Benegal’s daughter, costume designer Pia Benegal and art director, Samir Chanda helped create a visual style for the film that was true to history.

Benegal also did not shy away from sensitive subjects such as Bose’s cooperation with the Nazi’s and the Japanese, and the cruel treatment of Indians by the British.

“Why should I? This is the truth; you can not judge history through the politics of your time. Nobody can say that they can make a decision that is purely virtuous. It’s about balancing so many things.

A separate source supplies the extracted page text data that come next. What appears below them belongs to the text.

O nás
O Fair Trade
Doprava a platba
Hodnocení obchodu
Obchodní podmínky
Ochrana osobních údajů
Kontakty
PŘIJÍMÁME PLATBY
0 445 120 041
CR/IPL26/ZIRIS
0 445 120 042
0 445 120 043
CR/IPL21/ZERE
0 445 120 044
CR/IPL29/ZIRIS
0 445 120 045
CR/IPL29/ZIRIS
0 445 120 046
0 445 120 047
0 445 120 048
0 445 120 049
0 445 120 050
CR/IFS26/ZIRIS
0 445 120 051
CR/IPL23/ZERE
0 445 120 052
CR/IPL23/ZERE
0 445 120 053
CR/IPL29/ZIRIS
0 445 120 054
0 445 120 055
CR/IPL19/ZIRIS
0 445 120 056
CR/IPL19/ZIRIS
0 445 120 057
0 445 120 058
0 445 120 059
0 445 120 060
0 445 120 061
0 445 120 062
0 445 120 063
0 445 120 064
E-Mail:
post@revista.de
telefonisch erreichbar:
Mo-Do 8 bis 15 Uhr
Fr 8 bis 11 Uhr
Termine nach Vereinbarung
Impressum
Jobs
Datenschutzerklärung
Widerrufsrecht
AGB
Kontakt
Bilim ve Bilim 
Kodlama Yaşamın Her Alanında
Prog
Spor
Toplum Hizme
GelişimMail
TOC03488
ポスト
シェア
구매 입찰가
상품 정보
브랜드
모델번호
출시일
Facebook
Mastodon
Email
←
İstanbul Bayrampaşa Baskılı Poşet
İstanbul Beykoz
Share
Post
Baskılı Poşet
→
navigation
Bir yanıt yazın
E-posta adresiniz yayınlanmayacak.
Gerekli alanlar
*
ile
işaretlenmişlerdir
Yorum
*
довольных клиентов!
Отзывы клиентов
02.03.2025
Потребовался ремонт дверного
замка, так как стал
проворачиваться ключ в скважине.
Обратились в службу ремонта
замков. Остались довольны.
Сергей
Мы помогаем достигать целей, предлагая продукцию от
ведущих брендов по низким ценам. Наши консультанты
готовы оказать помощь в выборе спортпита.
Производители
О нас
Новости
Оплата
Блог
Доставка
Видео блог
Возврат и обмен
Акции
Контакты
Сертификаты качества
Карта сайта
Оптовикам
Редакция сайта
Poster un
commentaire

Nothing is that black and white,” Benegal said.

The film was well received at its premiere, with the audience becoming noticeably more audible during the scenes shot in Myanmar as they recognised locations they were familiar with, such as Mount Popa, Bagan and the Chin Hills, which Bose’s army marched through.

“I was very impressed to see for the first time in my life, our locations and our people in national dress, in an international film,” legendary Myanmar actress Swe Zin Htike said, after the screening.

“It was also interesting to see another side to history and another angle on India’s revolution, which we do not know so much about,” she added.

Bose was overlooked for many years by the Indian public for Gandhi, whom Bose himself proclaimed the “father of India”.

Benegal said he was pleased with the reaction of the audience to the screening, but was disappointed that he had not been able to secure wider release for his film, “The only problem I have had is with the length of the film.

Because it is so long it has been hard to get cinemas to take it on. It has to do with economics, I guess,” he said.

Although Bose’s military campaign ultimately failed, two years later the British, shaken by the experience and no longer able to trust their own army, withdrew from India.